Luogu P5304 (Traveller) can be solved by binary splitting: for each bit position, partition the special vertices into two sets based on the bit, connect a super‑source to one set and a super‑sink to the other, and run Dijkstra. Another elegant approach treats every special vertex both as a candidate source and as a candidate destination. We run a forward Dijkstra from all special vertices simultaneously and a reverse Dijkstra to all special vertices. Then we iterate over all edges (u,v,w). If the forward distance to u and the reverse distance from v together with w give a valid path, we update the answer, taking care to exclude trivial loops (when both ends belong to the same special vertex).

Strongly Connected Components and Reachability Tree

Luogu P7737 (NOI2021 Celebration) first requires condensing the directed graph into a DAG using Tarjan’s algorithm.
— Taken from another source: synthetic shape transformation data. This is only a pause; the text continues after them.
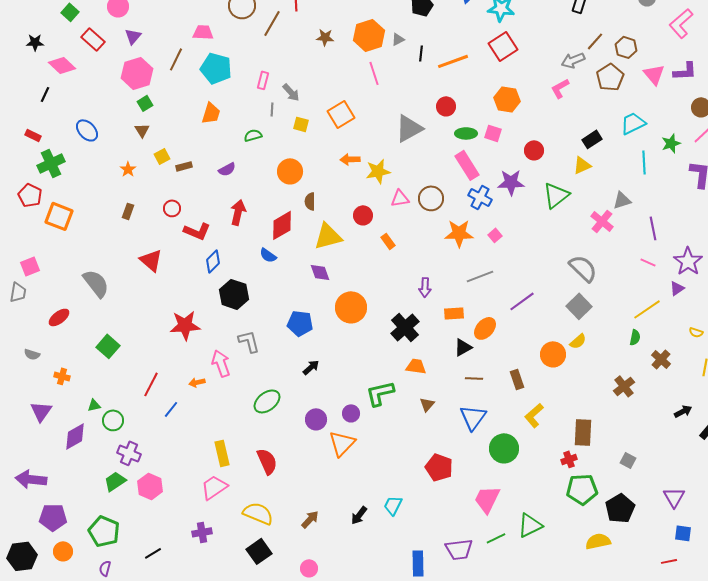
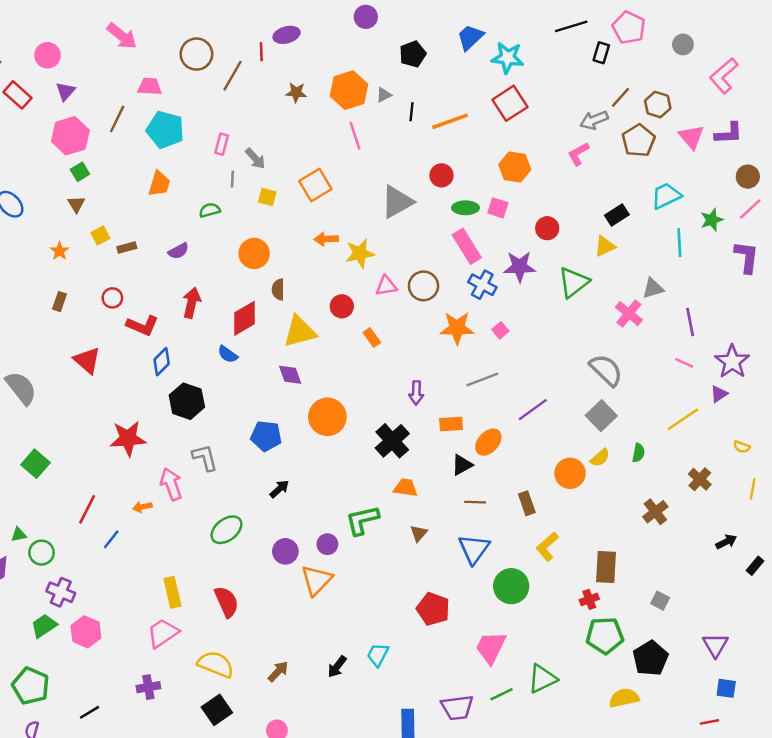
green semicircle: (635, 337) -> (638, 453), moved

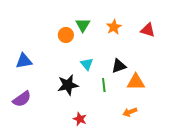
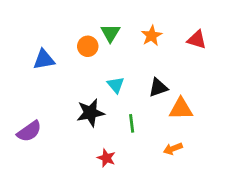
blue triangle: (24, 61) -> (44, 60), moved
green line: (104, 85) -> (132, 123), moved

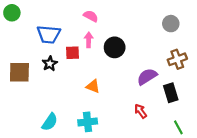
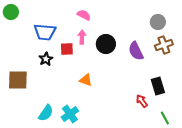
brown cross: (177, 59) -> (164, 45), moved
brown square: (19, 72) -> (18, 80), moved
purple semicircle: (147, 77) -> (136, 51), moved, turned -84
red arrow: (141, 111) -> (142, 101), moved
cyan cross: (88, 122) -> (70, 114), moved, turned -30

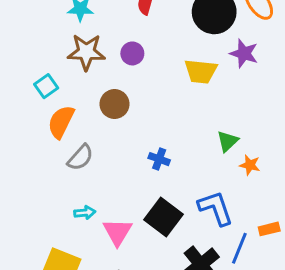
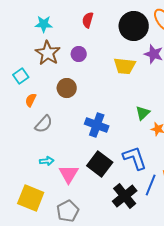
brown star: (86, 52) -> (48, 53), turned 30
orange semicircle: (61, 122) -> (31, 100), size x0.6
blue cross: (159, 159) -> (97, 125), size x1.6

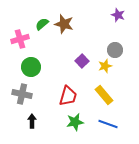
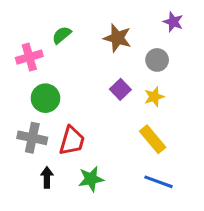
brown star: (64, 24) -> (117, 38), moved
gray circle: (115, 50) -> (157, 60), moved
red trapezoid: (68, 96) -> (72, 141), moved
green star: (75, 122) -> (91, 179), moved

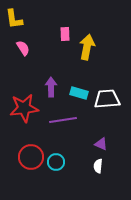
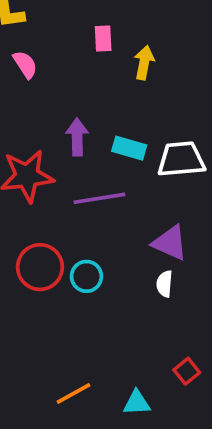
yellow arrow: (87, 47) -> (144, 63), size x0.7
purple triangle: (101, 144) -> (170, 243), size x1.5

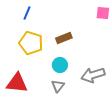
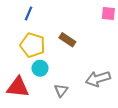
brown rectangle: (64, 38) -> (67, 40), turned 56
cyan circle: (60, 65) -> (40, 68), moved

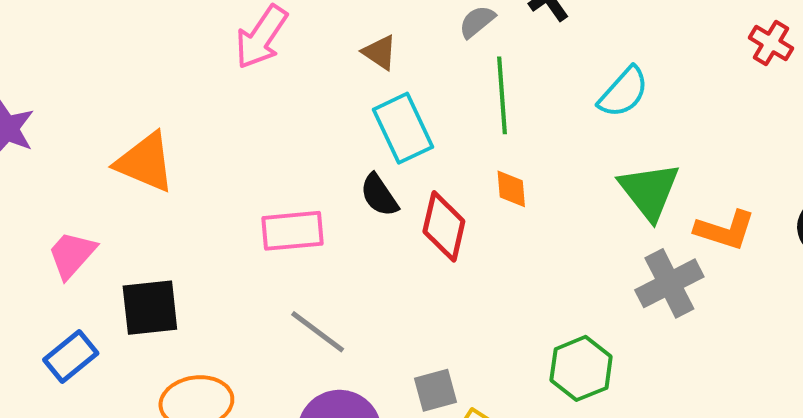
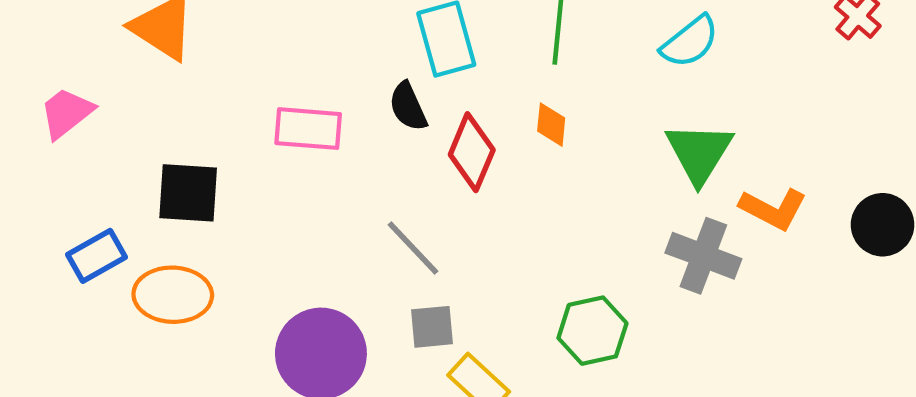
gray cross: (669, 283) -> (703, 256), turned 38
black square: (150, 308) -> (188, 193), moved
gray line: (318, 332) -> (413, 248), moved
blue rectangle: (71, 356) -> (97, 256), moved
The problem guarantees a special property: for any three cities, if both x and y can reach z, then either x can reach y or y can reach x. This implies that each vertex in the DAG has indegree at most one, otherwise two different ancestors would lead to a vertex without comparable reachability. Hence, after removing redundant edges, the DAG becomes a directed tree (all edges point away from the root).

Let subtree(x) denote the set of vertices in the subtree of x, and ancestors(x) the vertices on the path from the root to x. For a query (s, t), the basic answer is the union of subtree(s) and ancestors(t). When adding an extra temporary edge (u, v), we extend the reachable sets: if u is in the forward reachable set from s, that set absorbs subtree(v); if v lies in the backward reachable set of t, that set absorbs ancestors(u). The final result is the size of the union, which can be computed using a heavy‑light decomposition and sorting the DFS intervals.

Eulerian Trail Conditions

Several classical results guide the existence of Eulerian trails:

  • An undirected connected graph has an Eulerian trail iff the number of vertices of odd degree is either 0 or 2. When the count is 0, the graph contains an Eulerian circuit.
  • If an undirected connected graph has 2k odd vertices, it can be decomposed into k edge‑disjoint trails, and atleast k trails are necessary.
  • For a directed graph to be Eulerian (circuit), it must be weakly connected and every vertex must have equal indegree and outdegree. A directed graph is semi‑Eulerian (trail) if it is weakly connected, exactly two vertices have indegree equal to outdegree minus one and plus one respectively, and all other vertices have balanced degree.

A direct application appears in Luogu P1341 (Unordered Letter Pairs), where we need to find an Eulerian path on a graph whose vertices are letters.

Differential Constraints – The Cashier Problem

This classic scheduling problem uses a system of difference constraints. We define:

  • num[i] – number of people willing to start work at hour i (0‑23).
  • x[i] – actual number of employees starting at hour i, bounded by 0 ≤ x[i] ≤ num[i].
  • r[i] – minimum required number of workers for the hour i.
  • s[i] = x[1] + x[2] + … + x[i] (prefix sum, with s[0]=0).

The demand constraints translate to:

s[i] - s[i-8] ≥ r[i]           for 8 ≤ i ≤ 23
s[23] + s[i] - s[i+16] ≥ r[i]  for 0 ≤ i ≤ 7
0 ≤ s[i] - s[i-1] ≤ num[i]     for 0 ≤ i ≤ 23 (s[-1] treated as 0)

By moving s[23] to the right side and treating it as a parameter, we obtain a standard system: each inequality is of the form A - B ≥ C. For a fixed guess of s[23] = T, we construct a graph where an edge B → A with weight C represents A - B ≥ C. We then run a longest‑path / Bellman‑Ford algorithm to check feasibility. Binary search or linear scan over possible values of T yields the minimum feasible total workforce.